Ama senza rinnegare te stesso. Ama come fosse l'ultimo giorno senza conservarti, completamente senza limiti o barriere. (Gabriela Mistral)

Mettiti alla presenza del Signore. Entra nella preghiera ascoltando il canto. Fa' un lento segno di croce. Chiedi allo Spirito la pace interiore e la libertà di cuore per accogliere la Parola che oggi ci viene donata.

Leggi con attenzione il brano. Prova a visualizzare la scena, il luogo in cui avviene, i personaggi principali, le parole che si scambiano, il tono delle voci, i gesti. Lascia affiorare il tuo sentire, senza censure, senza giudizi.

Dal Vangelo secondo Giovanni

In quel tempo, Gesù disse a Nicodemo: «Dio infatti ha tanto amato il mondo da dare il Figlio unigenito, perché chiunque crede in lui non vada perduto, ma abbia la vita eterna. Dio, infatti, non ha mandato il Figlio nel mondo per condannare il mondo, ma perché il mondo sia salvato per mezzo di lui. Chi crede in lui non è condannato; ma chi non crede è già stato condannato, perché non ha creduto nel nome dell'unigenito Figlio di Dio.

E il giudizio è questo: la luce è venuta nel mondo, ma gli uomini hanno amato più le tenebre che la luce, perché le loro opere erano malvagie.
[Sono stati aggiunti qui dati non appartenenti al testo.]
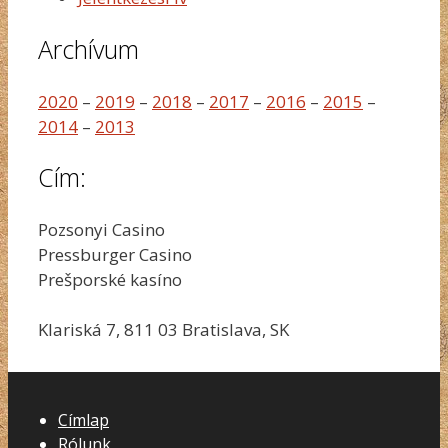
Archívum
2020
–
2019
–
2018
–
2017
–
2016
–
2015
–
2014
–
2013
Cím:
Pozsonyi Casino
Pressburger Casino
Prešporské kasíno
Klariská 7, 811 03 Bratislava, SK
Címlap
Rólunk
Chiunque infatti fa il male, odia la luce, e non viene alla luce perché le sue opere non vengano riprovate. Invece chi fa la verità viene verso la luce, perché appaia chiaramente che le sue opere sono state fatte in Dio».

Interroga il testo cercando di coglierne il messaggio essenziale (cosa rivela di Dio, dell'uomo, del mondo, dei valori fondamentali). Colto il messaggio applicalo alla tua vita. Che cosa ti dice il testo? Dialoga con il Signore confidando quel che ti è sorto nel cuore. Se ti sono d'aiuto, utilizza gli spunti per meditare il brano.

In questo brano Giovanni ci consegna il nucleo incandescente del suo Vangelo: Dio ha tanto amato il mondo da dare suo Figlio. È il versetto centrale del quarto Vangelo, il versetto dello stupore che rinasce ogni volta, ad ogni ascolto. Il versetto dal quale scaturisce la storia di Dio con noi. Tra Dio e il mondo, due realtà che tutto dice lontanissime e divergenti, queste parole tracciano il punto di convergenza, il ponte su cui si incontrano e si abbracciano finito ed infinito: l'amore, divino nell'uomo, umano in Dio.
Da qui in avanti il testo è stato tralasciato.